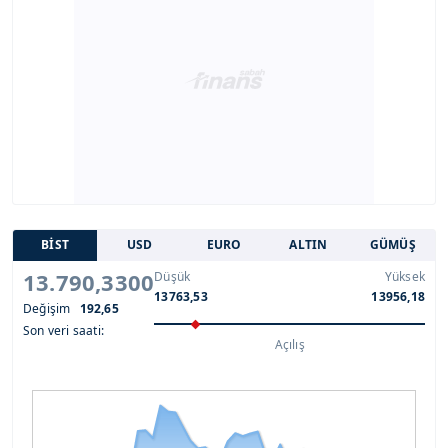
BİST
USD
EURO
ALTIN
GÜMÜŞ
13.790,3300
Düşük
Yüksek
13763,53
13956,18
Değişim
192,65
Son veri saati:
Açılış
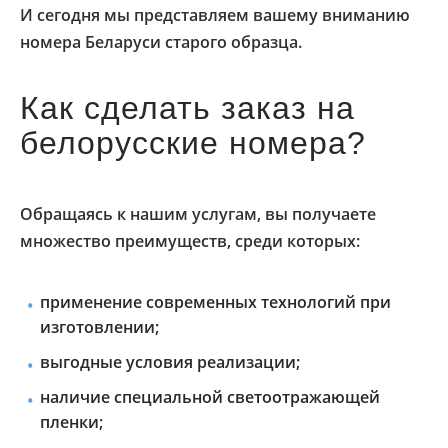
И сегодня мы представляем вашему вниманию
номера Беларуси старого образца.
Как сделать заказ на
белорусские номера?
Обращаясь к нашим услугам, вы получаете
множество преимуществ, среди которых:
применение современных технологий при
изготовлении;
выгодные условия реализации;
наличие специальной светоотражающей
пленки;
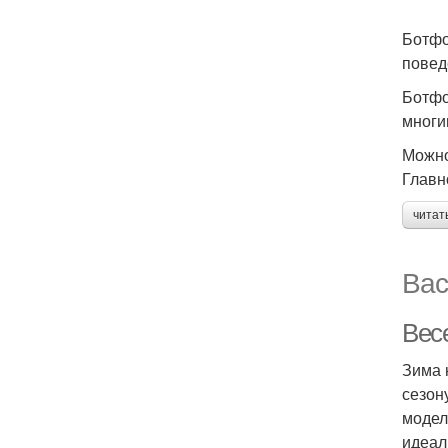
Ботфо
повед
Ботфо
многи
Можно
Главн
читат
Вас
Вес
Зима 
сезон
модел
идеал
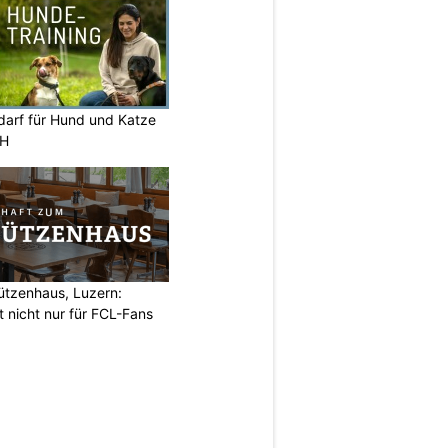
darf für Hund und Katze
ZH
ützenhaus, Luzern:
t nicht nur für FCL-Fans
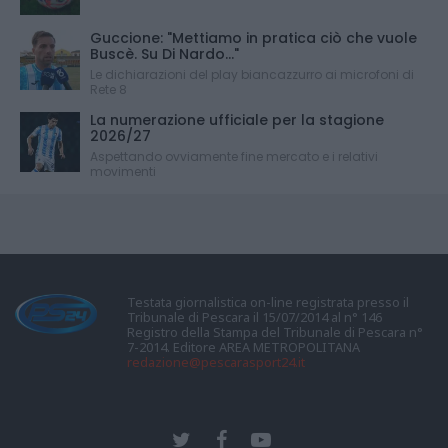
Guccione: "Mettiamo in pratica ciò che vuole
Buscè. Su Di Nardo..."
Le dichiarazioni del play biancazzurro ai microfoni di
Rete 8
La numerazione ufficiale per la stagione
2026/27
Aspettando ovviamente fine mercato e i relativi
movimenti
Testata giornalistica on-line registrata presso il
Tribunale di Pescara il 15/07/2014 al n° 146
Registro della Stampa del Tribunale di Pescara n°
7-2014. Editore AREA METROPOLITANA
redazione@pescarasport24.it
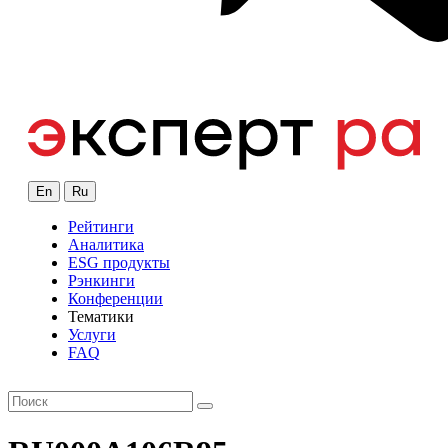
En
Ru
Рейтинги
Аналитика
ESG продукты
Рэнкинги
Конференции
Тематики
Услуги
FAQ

• What you are asked to do: Give back every record above word for word; the pictures have no place in it.

• Response to this task:
BİST
USD
EURO
ALTIN
GÜMÜŞ
13.790,3300
Düşük
Yüksek
13763,53
13956,18
Değişim
192,65
Son veri saati:
Açılış
И сегодня мы представляем вашему вниманию
номера Беларуси старого образца.
Как сделать заказ на
белорусские номера?
Обращаясь к нашим услугам, вы получаете
множество преимуществ, среди которых:
применение современных технологий при
изготовлении;
выгодные условия реализации;
наличие специальной светоотражающей
пленки;
Ботфо
повед
Ботфо
многи
Можно
Главн
читат
Вас
Вес
Зима 
сезон
модел
идеал
darf für Hund und Katze
ZH
ützenhaus, Luzern:
t nicht nur für FCL-Fans
Guccione: "Mettiamo in pratica ciò che vuole
Buscè. Su Di Nardo..."
Le dichiarazioni del play biancazzurro ai microfoni di
Rete 8
La numerazione ufficiale per la stagione
2026/27
Aspettando ovviamente fine mercato e i relativi
movimenti
Testata giornalistica on-line registrata presso il
Tribunale di Pescara il 15/07/2014 al n° 146
Registro della Stampa del Tribunale di Pescara n°
7-2014. Editore AREA METROPOLITANA
redazione@pescarasport24.it
En
Ru
Рейтинги
Аналитика
ESG продукты
Рэнкинги
Конференции
Тематики
Услуги
FAQ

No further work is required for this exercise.